Howdy to you and that's where my parents are from NW Ozarks.


----------



## flatfootflukey (Jun 15, 2010)

hi roland. always good to see another razorback on here.


----------



## Nature Coast beek (Jun 10, 2012)

Hello Roland, 

Moved to my present location about 4 years ago from North Little Rock. I used to cover pretty much the northern half of the state with job before retiring to Florida. You in like Greers Ferry or Heber? Perhaps Clinton? (now I see Yellville: edit) Anyhoo, have fun with the new hobby, new myself, and wish me luck rooting the Hawgs here in Gator country. WTF, Petrino :ws:


----------



## Slow Modem (Oct 6, 2011)

Welcome and enjoy your stay! Tons of good info good folks here!


----------



## Solomon Parker (Dec 21, 2002)

Welcome.


----------



## scdw43 (Aug 14, 2008)

Welcome to the site.


----------



## AmericasBeekeeper (Jan 24, 2010)

Welcome Roland!


----------



## Specialkayme (Sep 4, 2005)

Welcome to the site!


----------



## Roland S. (Jun 11, 2012)

Thank you all for the friendly reception! I gotta say that this site is packed full of great information! I started reading about beekeeping about a year ago and until just a few weeks ago I thought I knew what I needed to do to get started. Things have changed!

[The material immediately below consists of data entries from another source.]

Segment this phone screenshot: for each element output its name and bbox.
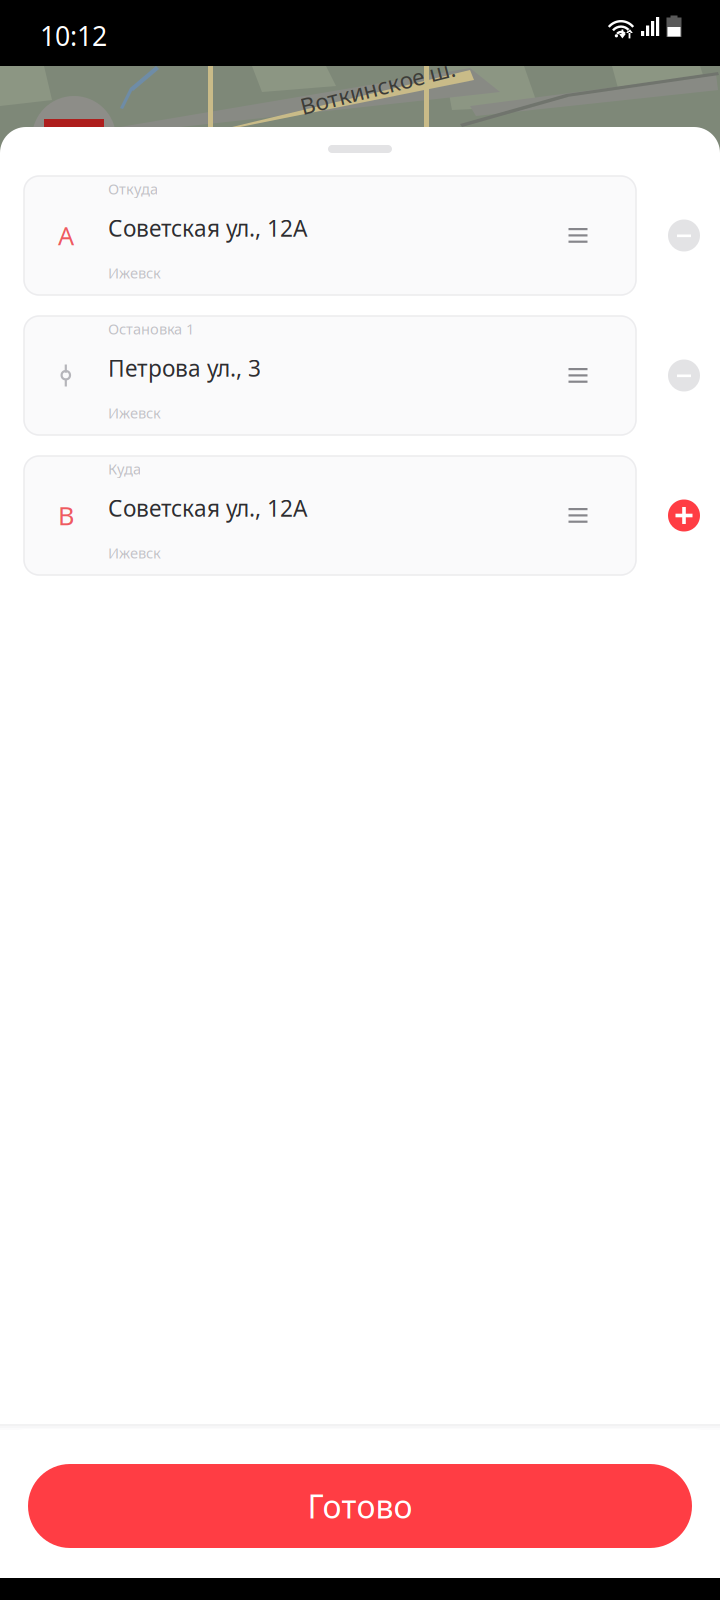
staticText: 10:12 <box>40 18 107 53</box>
staticText: B <box>58 499 74 532</box>
button[interactable]: Переместить: Откуда <box>556 214 600 258</box>
button[interactable]: Переместить: Остановка 1 <box>556 354 600 398</box>
button[interactable]: Переместить: Куда <box>556 494 600 538</box>
staticText: Готово <box>308 1485 412 1527</box>
staticText: Остановка 1 <box>108 319 194 338</box>
staticText: Ижевск <box>108 403 161 422</box>
staticText: Советская ул., 12А <box>108 213 307 243</box>
button[interactable]: Удалить: Откуда <box>668 220 700 252</box>
staticText: Советская ул., 12А <box>108 493 307 523</box>
staticText: Откуда <box>108 179 158 198</box>
button[interactable]: Остановка 1 <box>24 316 636 435</box>
staticText: Ижевск <box>108 543 161 562</box>
button[interactable]: Готово <box>28 1464 692 1548</box>
button[interactable]: B <box>24 456 636 575</box>
button[interactable]: A <box>24 176 636 295</box>
staticText: Куда <box>108 459 141 478</box>
staticText: Воткинское ш. <box>298 72 457 102</box>
staticText: Петрова ул., 3 <box>108 353 261 383</box>
staticText: A <box>58 219 74 252</box>
button[interactable]: Удалить: Остановка 1 <box>668 360 700 392</box>
staticText: Ижевск <box>108 263 161 282</box>
button[interactable]: Добавить остановку <box>668 500 700 532</box>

After spending a day on this site and following many links provided here, I've come to realize I have a lot more studying to do and also see that it won't be as expensive to get started as I initially thought. I had no idea there were so many bee keepers out there!
Peace.
Roland :thumbsup:


----------



## DJS (May 7, 2012)

Welcome to the Site from central Ar, I am a new beek my self done lots of reading before I got my bees this year, but there is nothing like experance it for real. Find a local beekeeper and ask if he will let you help. 

Good Luck.


----------